The FDA issued a Warning Letter to Neuro Kinetics, Inc. following inspections on August 15, 16, 21, 2007, and October 10, 2007, and a telephone conversation on August 21, 2008. The firm is marketing Neuro-Otological Test Center products, including the Rotary/Barany Chair Assembly, I-Portal Video Nystagmograph, Opto-Kinetic Projection System, Pursuit Tracker Laser Diode Stimulus, and VEST 6.0 Operating Software, without marketing clearance or approval.

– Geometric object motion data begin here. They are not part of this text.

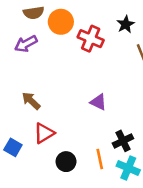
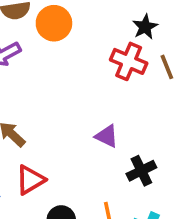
red cross: (91, 39) -> (129, 61), moved
black cross: (123, 141) -> (141, 171), moved

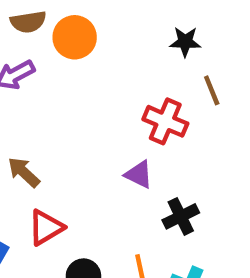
black star: (145, 27) -> (185, 42), turned 30
red cross: (129, 61) -> (165, 121), moved

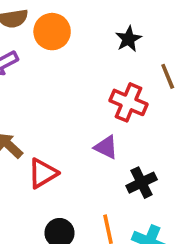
black star: (185, 42) -> (128, 39), moved, turned -30
red triangle: (46, 227) -> (43, 173), moved

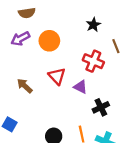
orange circle: (52, 32) -> (49, 41), moved
red triangle: (43, 173) -> (57, 76), moved, turned -42

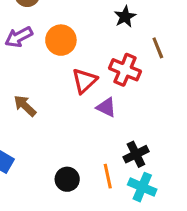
red triangle: (57, 76) -> (84, 81), moved, turned 30
black cross: (101, 107) -> (136, 154), moved

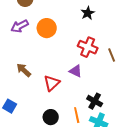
brown line: (158, 48) -> (112, 55), moved
red triangle: (84, 81) -> (52, 83), moved
black cross: (136, 154) -> (95, 101), turned -35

These products are classified as devices under section 201(h) of the Federal Food, Drug, and Cosmetic Act (the Act). A significant change was made to the Rotary/Barany Chair Assembly (cleared under K781268), specifically, the control mechanism shifted from minimal to extensive software control, constituting a major redesign requiring a new 510(k) submission due to new safety and effectiveness questions.

The devices are adulterated under section 501(f)(1)(B) of the Act because there is no approved premarket approval (PMA) or investigational device exemption (IDE). They are also misbranded under section 502(o) of the Act for failure to notify the FDA of intent to introduce the devices into commercial distribution as required by section 510(k).